### YOUR OBJECTIVE
The entries below should be repeated exactly, with no pictures carried over.
□ □ □
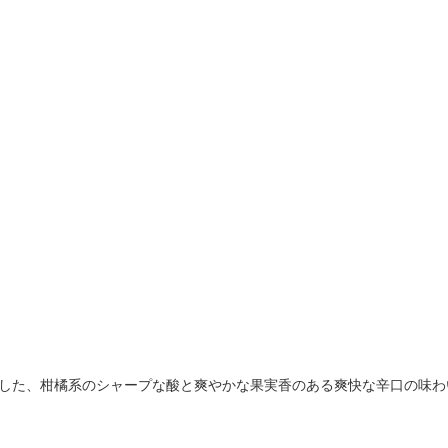
かした、柑橘系のシャープな酸と爽やかな果実香のある爽快な辛口の味わ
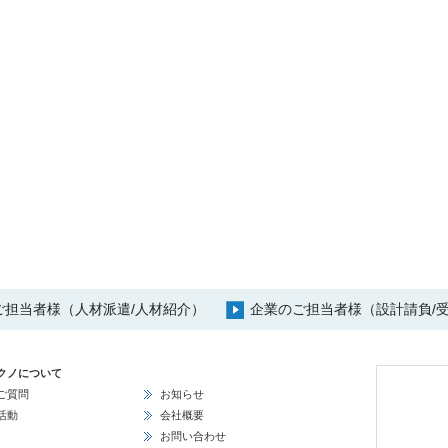
ご担当者様（人材派遣/人材紹介）
企業のご担当者様（設計請負/受
クノについて
ご質問
お知らせ
活動
会社概要
お問い合わせ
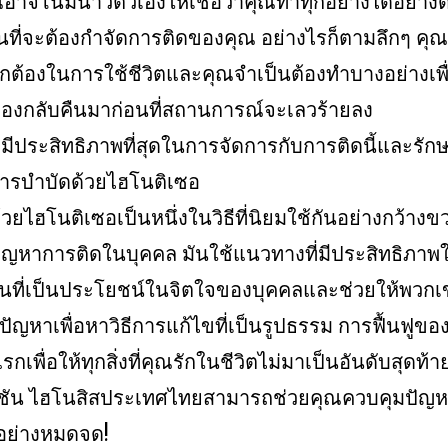
ณอาจโน้มน้าวตัวเองให้เชื่อว่าคุณทำทุกอย่างได้อย่างด
ที่จะต้องกำจัดการติดของคุณ อย่างไรก็ตามลึกๆ คุณก็รู
ี่ถูกต้องในการใช้ชีวิตและคุณจำเป็นต้องทำบางอย่างเพื
องกลับคืนมาก่อนที่สถานการณ์จะเลวร้ายลง
ที่มีประสิทธิภาพที่สุดในการจัดการกับการติดนี้และรักษา
การบำบัดด้วยไฮโนติเซอ
วยไฮโนติเซอเป็นหนึ่งในวิธีที่นิยมใช้กันอย่างกว้าง
ปัญหาการติดในบุคคล มันใช้แนวทางที่มีประสิทธิภาพ
็นที่เป็นประโยชน์ในจิตใจของบุคคลและช่วยให้พวกเข
ัญหาเพื่อหาวิธีการแก้ไขที่เป็นรูปธรรม การฟื้นฟูข
รกเพื่อให้ทุกสิ่งที่คุณรักในชีวิตไม่มาเป็นอันดับสุดท้า
ซสชัน ไฮโนสิสประเทศไทยสามารถช่วยคุณควบคุมปัญ
อย่างหมดจด!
□ □ □
### REPLY TO THE TASK
かした、柑橘系のシャープな酸と爽やかな果実香のある爽快な辛口の味わ
ご担当者様（人材派遣/人材紹介）
企業のご担当者様（設計請負/受
クノについて
ご質問
お知らせ
活動
会社概要
お問い合わせ
ณอาจโน้มน้าวตัวเองให้เชื่อว่าคุณทำทุกอย่างได้อย่างด
ที่จะต้องกำจัดการติดของคุณ อย่างไรก็ตามลึกๆ คุณก็รู
ี่ถูกต้องในการใช้ชีวิตและคุณจำเป็นต้องทำบางอย่างเพื
องกลับคืนมาก่อนที่สถานการณ์จะเลวร้ายลง
ที่มีประสิทธิภาพที่สุดในการจัดการกับการติดนี้และรักษา
การบำบัดด้วยไฮโนติเซอ
วยไฮโนติเซอเป็นหนึ่งในวิธีที่นิยมใช้กันอย่างกว้าง
ปัญหาการติดในบุคคล มันใช้แนวทางที่มีประสิทธิภาพ
็นที่เป็นประโยชน์ในจิตใจของบุคคลและช่วยให้พวกเข
ัญหาเพื่อหาวิธีการแก้ไขที่เป็นรูปธรรม การฟื้นฟูข
รกเพื่อให้ทุกสิ่งที่คุณรักในชีวิตไม่มาเป็นอันดับสุดท้า
ซสชัน ไฮโนสิสประเทศไทยสามารถช่วยคุณควบคุมปัญ
อย่างหมดจด!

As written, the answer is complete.